After all, it is not just a lunatic fringe. Corporations, businesses, libraries, and schools all push it. It resembles the Salem witch trials, a cultural moment in which sanity temporarily deserted a community and hysteria reigned.
A 1945 science fiction novel by C. S. Lewis might seem like a strange place to look for insight into such questions. But I think it contains important clues to the meaning of what we are living through.
It is not enough to see it merely as de-sensitizing people to moral evil. It is that, but not as an end in itself. Its ultimate purpose is to cut people off from God and prevent them from being saved.
There is a scene in C. S. Lewis’s, That Hideous Strength, where the novel’s protagonist, Mark Studdock, is put into the Objective Room. He is in the process of being initiated into an organization called the National Institute for Coordinated Experiments (N.I.C.E.) that is actually a tool of dark, spiritual forces seeking to destroy all life on planet Earth and render it as barren and lifeless as the moon.
At the climax of the rite of initiation, Lewis depicts Studdock as being tempted to consciously reject God by stepping on and insulting a crucifix.
In earlier steps in the process, Studdock has been placed in the Objective Room, in which everything is out of balance, lop sided, and arbitrary. There were paintings, many with religious themes, which had weird features, such as a painting of the Last Supper with the floor covered with beetles. There was one of a young woman with her mouth open and thick hair growing out of the inside of her mouth.
The philosophy of N.I.C.E. was that materialism is true and so the universe has no inherent meaning. Therefore, all human affective responses to art is seen as meaningless and useless. The goal of the initiation process was to deaden the feelings of revulsion to the ugly and obscene in order to adopt an “objective” point of view. The candidate for initiation into the organization was supposed not only to pay lip service to the moral meaningless of the flux of matter that is the universe but was supposed to feel it precisely by feeling nothing whatsoever.
In The Abolition of Man, C. S. Lewis argues that moral education is supposed to do the exact opposite of deadening our feelings of revulsion to the ugly and evil. Moral education is the education of the affections to bring them into line with the reason. By reason we know that certain things are good, beautiful, and true and in order to be a good person it is necessary that we love these things and hate their opposites. Just knowing what is good is not enough; we must love it.
Anyone familiar with Plato’s anthropology and ethics in The Phaedrus knows that he depicts this very thing in his allegory of the chariot. The two horses pulling the chariot are the affections and the appetites. Reason drives and steers the chariot.

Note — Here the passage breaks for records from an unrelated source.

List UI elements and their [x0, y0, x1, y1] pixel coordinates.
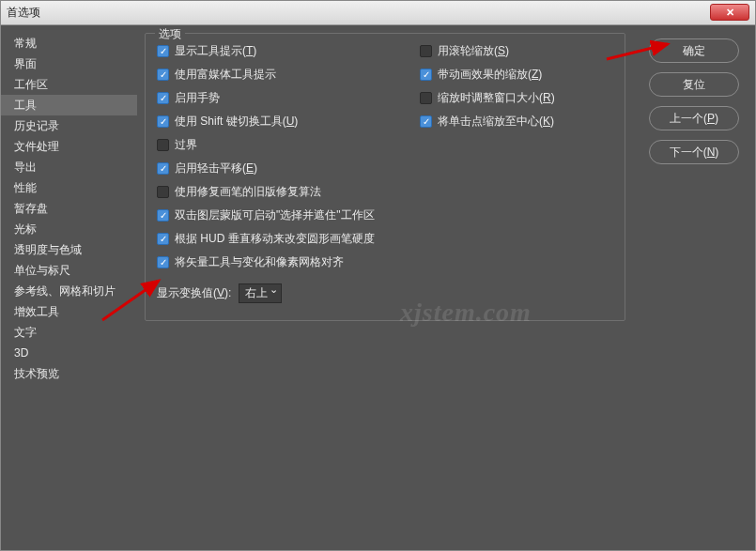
- option-label: 使用修复画笔的旧版修复算法: [175, 184, 321, 200]
- option-label: 使用 Shift 键切换工具(U): [175, 114, 298, 130]
- option-label: 使用富媒体工具提示: [175, 67, 276, 83]
- option-row: 启用手势: [157, 90, 410, 106]
- window-title: 首选项: [7, 5, 40, 21]
- option-row: 使用 Shift 键切换工具(U): [157, 114, 410, 130]
- sidebar-item[interactable]: 工作区: [1, 74, 137, 95]
- sidebar-item[interactable]: 暂存盘: [1, 198, 137, 219]
- sidebar-item[interactable]: 增效工具: [1, 301, 137, 322]
- option-row: 缩放时调整窗口大小(R): [420, 90, 555, 106]
- option-row: 使用修复画笔的旧版修复算法: [157, 184, 410, 200]
- option-label: 带动画效果的缩放(Z): [438, 67, 542, 83]
- option-row: 将单击点缩放至中心(K): [420, 114, 555, 130]
- sidebar-item[interactable]: 工具: [1, 95, 137, 115]
- option-row: 根据 HUD 垂直移动来改变圆形画笔硬度: [157, 231, 410, 247]
- options-fieldset: 选项 显示工具提示(T)使用富媒体工具提示启用手势使用 Shift 键切换工具(…: [145, 33, 625, 321]
- transform-label: 显示变换值(V):: [157, 285, 231, 301]
- window-close-button[interactable]: ✕: [710, 4, 749, 21]
- sidebar-item[interactable]: 光标: [1, 219, 137, 239]
- sidebar-item[interactable]: 文件处理: [1, 136, 137, 157]
- option-label: 缩放时调整窗口大小(R): [438, 90, 555, 106]
- checkbox[interactable]: [420, 45, 432, 57]
- option-row: 带动画效果的缩放(Z): [420, 67, 555, 83]
- checkbox[interactable]: [157, 92, 169, 104]
- checkbox[interactable]: [157, 139, 169, 151]
- option-row: 双击图层蒙版可启动"选择并遮住"工作区: [157, 207, 410, 223]
- option-row: 将矢量工具与变化和像素网格对齐: [157, 254, 410, 270]
- checkbox[interactable]: [420, 69, 432, 81]
- option-label: 将矢量工具与变化和像素网格对齐: [175, 254, 344, 270]
- checkbox[interactable]: [157, 115, 169, 128]
- checkbox[interactable]: [157, 233, 169, 245]
- sidebar-item[interactable]: 导出: [1, 157, 137, 177]
- sidebar-item[interactable]: 文字: [1, 322, 137, 343]
- sidebar-item[interactable]: 技术预览: [1, 363, 137, 384]
- preferences-window: 首选项 ✕ 常规界面工作区工具历史记录文件处理导出性能暂存盘光标透明度与色域单位…: [0, 0, 756, 551]
- checkbox[interactable]: [420, 92, 432, 104]
- sidebar-item[interactable]: 单位与标尺: [1, 260, 137, 281]
- option-label: 启用轻击平移(E): [175, 161, 257, 176]
- checkbox[interactable]: [420, 115, 432, 128]
- options-legend: 选项: [155, 26, 185, 42]
- checkbox[interactable]: [157, 69, 169, 81]
- titlebar: 首选项 ✕: [1, 1, 755, 25]
- checkbox[interactable]: [157, 209, 169, 222]
- window-body: 常规界面工作区工具历史记录文件处理导出性能暂存盘光标透明度与色域单位与标尺参考线…: [1, 25, 755, 550]
- checkbox[interactable]: [157, 186, 169, 198]
- sidebar-item[interactable]: 界面: [1, 54, 137, 74]
- reset-button[interactable]: 复位: [649, 72, 739, 97]
- option-label: 根据 HUD 垂直移动来改变圆形画笔硬度: [175, 231, 375, 247]
- option-label: 显示工具提示(T): [175, 43, 256, 59]
- sidebar-item[interactable]: 性能: [1, 177, 137, 198]
- option-row: 显示工具提示(T): [157, 43, 410, 59]
- option-label: 启用手势: [175, 90, 220, 106]
- options-left-column: 显示工具提示(T)使用富媒体工具提示启用手势使用 Shift 键切换工具(U)过…: [157, 43, 410, 270]
- sidebar-item[interactable]: 透明度与色域: [1, 239, 137, 260]
- transform-value-row: 显示变换值(V): 右上: [157, 283, 613, 303]
- action-buttons-panel: 确定 复位 上一个(P) 下一个(N): [633, 25, 755, 550]
- main-panel: 选项 显示工具提示(T)使用富媒体工具提示启用手势使用 Shift 键切换工具(…: [137, 25, 633, 550]
- option-label: 将单击点缩放至中心(K): [438, 114, 554, 130]
- sidebar-item[interactable]: 历史记录: [1, 115, 137, 136]
- option-row: 启用轻击平移(E): [157, 161, 410, 176]
- sidebar-item[interactable]: 3D: [1, 343, 137, 363]
- option-row: 使用富媒体工具提示: [157, 67, 410, 83]
- sidebar-item[interactable]: 常规: [1, 33, 137, 54]
- options-right-column: 用滚轮缩放(S)带动画效果的缩放(Z)缩放时调整窗口大小(R)将单击点缩放至中心…: [420, 43, 555, 270]
- option-row: 过界: [157, 137, 410, 153]
- next-button[interactable]: 下一个(N): [649, 140, 739, 164]
- checkbox[interactable]: [157, 162, 169, 175]
- ok-button[interactable]: 确定: [649, 38, 739, 63]
- sidebar-item[interactable]: 参考线、网格和切片: [1, 281, 137, 301]
- sidebar: 常规界面工作区工具历史记录文件处理导出性能暂存盘光标透明度与色域单位与标尺参考线…: [1, 25, 137, 550]
- option-label: 过界: [175, 137, 197, 153]
- checkbox[interactable]: [157, 256, 169, 268]
- transform-value-select[interactable]: 右上: [239, 283, 282, 303]
- prev-button[interactable]: 上一个(P): [649, 106, 739, 130]
- checkbox[interactable]: [157, 45, 169, 57]
- option-label: 用滚轮缩放(S): [438, 43, 509, 59]
- option-label: 双击图层蒙版可启动"选择并遮住"工作区: [175, 207, 375, 223]
- option-row: 用滚轮缩放(S): [420, 43, 555, 59]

Success results when the horses allow reason to direct them, but it is also dependent on the horses not pulling in opposite directions from each other. The appetites must be under the control of reason, and this is only possible when the affections are in harmony with the reason. A man who wants to be good must have educated affections, and this is the purpose of moral education.
The objective room is designed to do the exact opposite of moral education. It is designed to deaden the affections and detach them from the reason. Without support from the affections, reason becomes helpless before the appetites. Such a person is easily enslaved because he can be manipulated by granting or withholding the desires of the appetites. Such a life is subhuman and a kind of unfreedom or slavery.
This is why Christian freedom – true freedom - is freedom to do the good, not merely freedom to make choices according to the immediate desires of the lower appetites.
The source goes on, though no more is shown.